Ludwig Mies van der Rohe (1886-1969) was a German-American architect, he was born in Aachen.
He created an influential twentieth-century architectural style, stated with extreme clarity and simplicity. His mature buildings made use of modern materials such as industrial steel and plate glass to define interior spaces. Ludwig strove toward an architecture with a minimal framework of structural order balanced against the implied freedom of unobstructed free-flowing open space.
He was involved in the development of the Bauhaus where he was architect-director between 1930 and 1933.
Nazi political pressure forced the state-supported school to leave its campus in Dessau, in 1933 the faculty voted to close the Bauhaus. The Nazis rejected his style as not "German" in character.
Frustrated and unhappy, Ludwig Mies van der Rohe left his homeland in 1937.

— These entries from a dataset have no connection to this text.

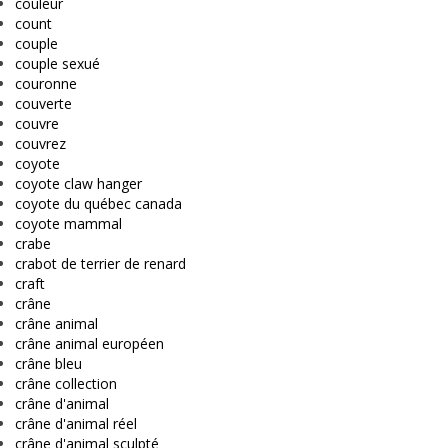
couleur
count
couple
couple sexué
couronne
couverte
couvre
couvrez
coyote
coyote claw hanger
coyote du québec canada
coyote mammal
crabe
crabot de terrier de renard
craft
crâne
crâne animal
crâne animal européen
crâne bleu
crâne collection
crâne d'animal
crâne d'animal réel
crâne d'animal sculpté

Mies settled in Chicago, Illinois, where he was appointed head of the architecture school at Chicago's Armour Institute of Technology. In 1944, he became an American citizen. His architecture became an accepted mode of building for American cultural and educational institutions, developers, public agencies, and large corporations.
Mies, often in collaboration with Lilly Reich, designed modern furniture pieces using new industrial technologies that have become popular classics, such as the Barcelona chair. His furniture is known for fine craftsmanship, a mix of traditional luxurious fabrics like leather combined with modern chrome frames.